> **WHAT TO WORK ON**:
Search the records below for "Harassment"; copy each line that has it.

> **DATA EXCERPTS**:
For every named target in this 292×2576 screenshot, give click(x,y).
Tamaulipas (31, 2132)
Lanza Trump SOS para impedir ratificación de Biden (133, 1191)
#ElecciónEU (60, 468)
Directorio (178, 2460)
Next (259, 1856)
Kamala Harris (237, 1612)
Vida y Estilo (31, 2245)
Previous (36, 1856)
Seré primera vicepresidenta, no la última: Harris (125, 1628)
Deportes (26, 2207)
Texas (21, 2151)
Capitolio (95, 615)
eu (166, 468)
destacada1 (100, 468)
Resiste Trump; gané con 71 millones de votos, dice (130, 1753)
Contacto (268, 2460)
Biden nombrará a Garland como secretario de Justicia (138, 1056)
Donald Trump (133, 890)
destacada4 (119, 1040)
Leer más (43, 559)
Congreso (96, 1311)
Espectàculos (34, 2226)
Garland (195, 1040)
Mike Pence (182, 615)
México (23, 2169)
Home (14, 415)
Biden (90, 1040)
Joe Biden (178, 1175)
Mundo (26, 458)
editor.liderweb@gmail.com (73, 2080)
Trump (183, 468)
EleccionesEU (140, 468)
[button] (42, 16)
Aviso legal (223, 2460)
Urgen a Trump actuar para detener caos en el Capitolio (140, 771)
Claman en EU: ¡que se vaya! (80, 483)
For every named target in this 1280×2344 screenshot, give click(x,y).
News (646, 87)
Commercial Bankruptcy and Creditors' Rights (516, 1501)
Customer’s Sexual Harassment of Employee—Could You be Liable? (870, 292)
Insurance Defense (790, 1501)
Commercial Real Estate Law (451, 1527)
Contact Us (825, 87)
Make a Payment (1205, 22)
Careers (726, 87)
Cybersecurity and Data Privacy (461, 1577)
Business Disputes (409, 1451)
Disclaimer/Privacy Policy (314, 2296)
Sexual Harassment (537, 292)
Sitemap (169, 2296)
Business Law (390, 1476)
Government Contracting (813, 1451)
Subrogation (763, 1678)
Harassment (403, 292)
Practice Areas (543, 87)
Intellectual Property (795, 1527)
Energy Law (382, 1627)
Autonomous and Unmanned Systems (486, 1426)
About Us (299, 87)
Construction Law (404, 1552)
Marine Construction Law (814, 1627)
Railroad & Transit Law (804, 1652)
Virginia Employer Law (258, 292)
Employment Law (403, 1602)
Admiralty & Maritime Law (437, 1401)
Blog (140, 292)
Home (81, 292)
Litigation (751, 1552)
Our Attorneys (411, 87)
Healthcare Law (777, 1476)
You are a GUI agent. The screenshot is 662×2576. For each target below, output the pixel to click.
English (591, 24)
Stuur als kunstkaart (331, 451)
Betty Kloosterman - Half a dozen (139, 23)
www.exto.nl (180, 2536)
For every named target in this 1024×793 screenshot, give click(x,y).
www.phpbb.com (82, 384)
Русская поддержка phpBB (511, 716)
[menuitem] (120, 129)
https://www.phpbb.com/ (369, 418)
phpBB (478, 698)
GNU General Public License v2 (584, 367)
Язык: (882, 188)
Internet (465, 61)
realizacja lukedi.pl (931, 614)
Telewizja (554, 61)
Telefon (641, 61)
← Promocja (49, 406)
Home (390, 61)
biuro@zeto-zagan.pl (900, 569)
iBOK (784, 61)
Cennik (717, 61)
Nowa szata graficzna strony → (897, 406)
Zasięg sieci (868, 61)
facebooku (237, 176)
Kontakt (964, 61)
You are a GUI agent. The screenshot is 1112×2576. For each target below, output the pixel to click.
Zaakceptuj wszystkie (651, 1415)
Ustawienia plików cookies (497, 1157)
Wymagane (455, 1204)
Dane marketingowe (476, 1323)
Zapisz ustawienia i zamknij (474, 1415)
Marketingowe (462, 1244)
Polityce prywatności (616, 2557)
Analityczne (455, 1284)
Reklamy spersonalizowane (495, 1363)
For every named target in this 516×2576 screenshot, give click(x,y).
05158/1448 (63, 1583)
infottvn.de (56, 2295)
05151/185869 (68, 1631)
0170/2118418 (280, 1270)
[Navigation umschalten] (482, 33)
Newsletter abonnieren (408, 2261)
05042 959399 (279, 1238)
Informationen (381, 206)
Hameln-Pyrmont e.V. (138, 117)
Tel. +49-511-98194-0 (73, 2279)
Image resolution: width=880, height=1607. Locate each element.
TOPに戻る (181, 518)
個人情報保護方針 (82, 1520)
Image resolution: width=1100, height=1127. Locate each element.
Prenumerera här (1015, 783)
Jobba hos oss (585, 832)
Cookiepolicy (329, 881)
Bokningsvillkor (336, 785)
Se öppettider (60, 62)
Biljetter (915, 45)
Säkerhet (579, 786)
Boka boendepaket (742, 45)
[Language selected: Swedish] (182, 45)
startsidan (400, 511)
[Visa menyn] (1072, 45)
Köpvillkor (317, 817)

> **EXPECTED OUTPUT**:
Customer’s Sexual Harassment of Employee—Could You be Liable? (870, 292)
Sexual Harassment (537, 292)
Harassment (403, 292)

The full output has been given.